Amtrak frequently, and generally justifiably, complains that the freight railroads and their dispatching are responsible for the chronic lateness of the long-distance trains. If our experience on the LSL was at all indicative, though, there is plenty of room for improvement in Amtrak’s own timekeeping practices. Station stops on the LSL can best be described as “leisurely,” and the crew often seem to have weird concerns–while trying to watch another train pull in on the neighboring track in Albany, I was told to stay well away from that entire side of the (wide) platform by an attendant who told me “You’re freaking the engineer out! He doesn’t know whether you might be suicidal!” For the record, I wasn’t even on the track-adjacent warning strip, and if the nerves of Amtrak engineers are that jumpy, let’s please make sure none of them get hired as New York City subway drivers any time soon!
Anyhow, about those leisurely stops, I timed a few. With the train leaving Albany already 27 minutes late, I figured there would be some attempt to make up time along the way. Not exactly:
Utica: 10-12 minutes
Syracuse: ~15 minutes (and Syracuse has high-level platforms! what could possibly take that long?)
Rochester: 17 minutes
Toledo (where I woke up the next morning): scheduled 30ish minute break, not at all shortened despite running an hour behind at that point.
It’s entirely possible that long stops at these stations were necessary to maintain the LSL’s slot in the parade of freight trains with which it shares tracks. It is, however, more likely that the long stops are because of the LSL crew’s bizarre (and against Amtrak standards) sometimes practice of checking every ticket on the platform, rather than on the train (scroll down to the comments for discussion). What’s clear is that there is plenty of room for improvement in crew attitudes about stop timeliness.

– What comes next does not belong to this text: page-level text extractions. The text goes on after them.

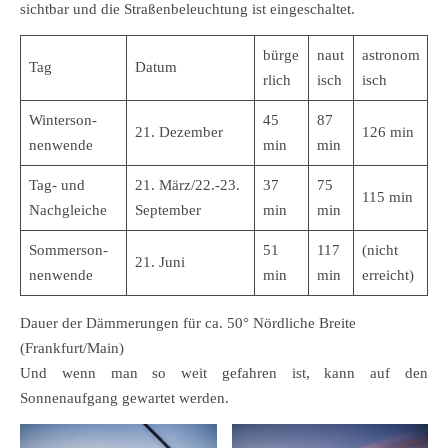
sichtbar und die Straßenbeleuchtung ist eingeschaltet.
bürge
naut
astronom
Tag
Datum
rlich
isch
isch
Winterson-
45
87
21. Dezember
126 min
nenwende
min
min
Tag- und
21. März/22.-23.
37
75
115 min
Nachgleiche
September
min
min
Sommerson-
51
117
(nicht
21. Juni
nenwende
min
min
erreicht)
Dauer der Dämmerungen für ca. 50° Nördliche Breite
(Frankfurt/Main)
Und wenn man so weit gefahren ist, kann auf den
Sonnenaufgang gewartet werden.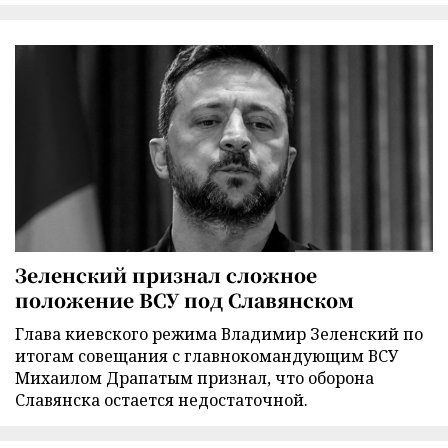
Зеленский признал сложное
положение ВСУ под Славянском
Глава киевского режима Владимир Зеленский по
итогам совещания с главнокомандующим ВСУ
Михаилом Драпатым признал, что оборона
Славянска остается недостаточной.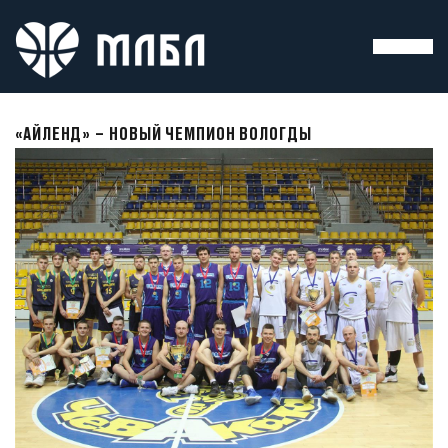
«АЙЛЕНД» – НОВЫЙ ЧЕМПИОН ВОЛОГДЫ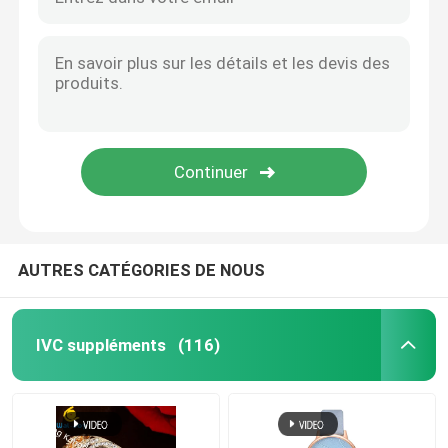
AUTRES CATÉGORIES DE NOUS
IVC suppléments
(116)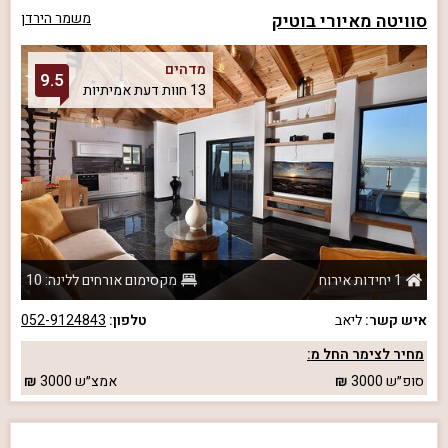
סוויטה מאיורי בוטיק
משמר הירדן
מדהים
9.5
13 חוות דעת אמיתיות
1 יחידות אירוח
מקסימום אורחים ללינה: 10
איש קשר:
ליאב
טלפון:
052-9124843
מחיר לצימר החל מ:
סופ״ש
3000
אמצ״ש
3000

Cost Savings? Halve the sleeping car attendants.
Not literally, of course, but currently Amtrak assigns one attendant for every sleeper. In the roomettes at least, the beds really aren’t that hard to figure out, and we were able to get them down with no help and no trouble. Surely, some riders will need physical or organizational assistance, but it hardly seems necessary to have one attendant per sleeper. Cutting down to one attendant for every two sleepers or 2 for every 3 would not only cut costs but allow the sale of one more room for revenue (alternatively, it could be converted into a full-scale bathroom, which the Viewliners lack). There would be gaps to fill, particularly when it comes to things like signing up for dinner seatings, but the impact of the staff cuts could totally be mitigated by the fact that
Digital technology has the potential to transform the long-distance train experience
I’m not just talking about Amtrak’s ridiculously slow WiFi, which the LD trains don’t have but really should. My attitude about Amtrak’s WiFi problems is that of Bruce Springsteen’s character in “Rosalita”–“Someday we’ll look back and it will all seem funny.”

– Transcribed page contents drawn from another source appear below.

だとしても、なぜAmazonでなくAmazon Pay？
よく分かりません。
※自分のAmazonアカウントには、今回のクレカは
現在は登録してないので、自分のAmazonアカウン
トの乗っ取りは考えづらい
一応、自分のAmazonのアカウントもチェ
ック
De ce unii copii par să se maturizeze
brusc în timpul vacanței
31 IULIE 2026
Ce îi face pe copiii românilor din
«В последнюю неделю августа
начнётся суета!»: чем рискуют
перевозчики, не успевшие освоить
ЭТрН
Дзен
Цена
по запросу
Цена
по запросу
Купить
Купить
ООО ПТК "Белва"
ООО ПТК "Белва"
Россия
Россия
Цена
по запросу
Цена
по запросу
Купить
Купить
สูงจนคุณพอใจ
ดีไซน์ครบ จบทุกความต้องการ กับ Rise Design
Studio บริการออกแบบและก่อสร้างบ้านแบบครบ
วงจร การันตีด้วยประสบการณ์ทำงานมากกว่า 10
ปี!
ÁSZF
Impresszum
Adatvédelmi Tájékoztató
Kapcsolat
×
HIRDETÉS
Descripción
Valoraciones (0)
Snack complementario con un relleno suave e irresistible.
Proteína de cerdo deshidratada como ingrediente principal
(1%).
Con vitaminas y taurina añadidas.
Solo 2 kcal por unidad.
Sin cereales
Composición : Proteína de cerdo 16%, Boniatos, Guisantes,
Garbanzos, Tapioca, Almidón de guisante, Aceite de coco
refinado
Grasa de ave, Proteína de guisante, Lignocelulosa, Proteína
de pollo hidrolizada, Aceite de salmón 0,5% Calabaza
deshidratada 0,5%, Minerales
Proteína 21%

As I mentioned above, Amtrak conductors have recently started carrying iPhones that they use to check tickets. It would be truly transformational for the sleeper experience at least if Amtrak could get a touch screen interface into each room, which could take food orders, make seating reservations (if, indeed, the sit-down diner persists), call an attendant when necessary, and play videos and TV shows like those available on airplanes. WiFi should be the first priority, obviously, but getting a real, easy-to-use digital interface into sleeper rooms (and really, onto seatbacks in coach too) should be a major priority for the long-distance fleet, and might allow significant crew cost-cutting.

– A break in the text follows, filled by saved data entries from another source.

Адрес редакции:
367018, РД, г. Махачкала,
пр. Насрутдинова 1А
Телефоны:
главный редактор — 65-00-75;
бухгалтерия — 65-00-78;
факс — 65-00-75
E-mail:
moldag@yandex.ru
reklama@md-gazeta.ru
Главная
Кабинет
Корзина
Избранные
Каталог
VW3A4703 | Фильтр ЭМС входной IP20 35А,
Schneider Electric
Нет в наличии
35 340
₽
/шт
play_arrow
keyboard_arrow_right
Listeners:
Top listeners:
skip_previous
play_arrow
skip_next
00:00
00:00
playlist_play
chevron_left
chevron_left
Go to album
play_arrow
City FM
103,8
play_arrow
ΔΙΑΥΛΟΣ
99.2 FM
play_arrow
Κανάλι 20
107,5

Managing Demand and Different Markets
Despite all of the problems I’ve listed here, our experience on the LSL was generally very positive. The roomette experience is cramped but manageable for two people, even when one of them is a jumbo like me. We were 57 minutes late into Chicago Union Station, which for a train that had 30% on-time performance in the month of April is not that bad. The food wasn’t worth either the extra expense or the 3-car hike to the dining car, but we brought our own, so that wasn’t too much of an issue. The staff were generally friendly and kind, which isn’t always the case.
And–importantly–our train was nearly 100% sold out. When I checked the day before we left there were zero coach seats available and only one bedroom. It’s important to understand that for all of its warts Amtrak’s problem is generally NOT a lack of demand for its services. And that applies to the long-distance trains just as much as the corridor services. Not to be cliched, but the challenge is transforming a pattern of service and operation that dates back to the 19th century to a digital age that offers both danger and promise.
This trip was my first opportunity to sample Amtrak’s sleeper offerings since my 16th birthday present, a trip on the Coast Starlight from Salem, OR to Los Angeles, and it was clear that the sleeper attendants and staff weren’t used to dealing with twentysomething travelers who could fend for themselves. And that’s a problem. The land-cruise market of older Americans who are afraid of or can’t fly, and who remember the golden age of passenger rail, isn’t all that big, and is arguably (because of the last condition) shrinking, but Amtrak’s sleeper services remain entirely focused on them, from high staffing levels to mandatory meals.
That doesn’t have to be the case. Sleepers will always be expensive, but Amtrak should be selling them as a budget option competitive with flying from midpoint cities. Take the case of the LSL. Flying between New York City and Chicago is fairly cheap and generally will remain that way. But there are plenty of smaller cities in between with medium-sized airports, and in the current hub-and-spoke configuration of the airline network, it can be very expensive to fly into and out of those places (believe me, we flew back to Albany). Taking coach from Albany or Rochester to Chicago, or from Toledo or Erie to New York City, might suck too much to be worth consideration–but a sleeper compartment might very well provide a happy medium between the expense of flying and the pain of an Amfleet or Greyhound coach seat.
Of course, as currently configured sleepers are a luxury experience that comes only at considerable expense–we got very lucky to book at the price we did. But that’s not necessarily inherent in the sleeper experience. Sleepers will always be more expensive than coach, simple because you can fit a lot fewer people in them. But by reducing staffing levels to a budget-friendly level, streamlining the experience with digital technology, and marketing the train as a budget-friendly, yet comfortable, experience, I think Amtrak could capture a large slice of the college student and young adult market. Remember, indications are that Amtrak might be able to slash sleeper prices by as much as 25% just by allowing people to bring their own food on board. And, assuming your stop has checked-baggage service, you can bring a hell of a lot more stuff on a train than a plane.
Obviously as a fairly tech-savvy, and train-inclined, twentysomething I have a self-centered bias in what I think will work for Amtrak. But the way they’re doing things right now isn’t working for much of anyone, including the political overlords who hold Amtrak’s fate in their hands. Why not try something fresh and new?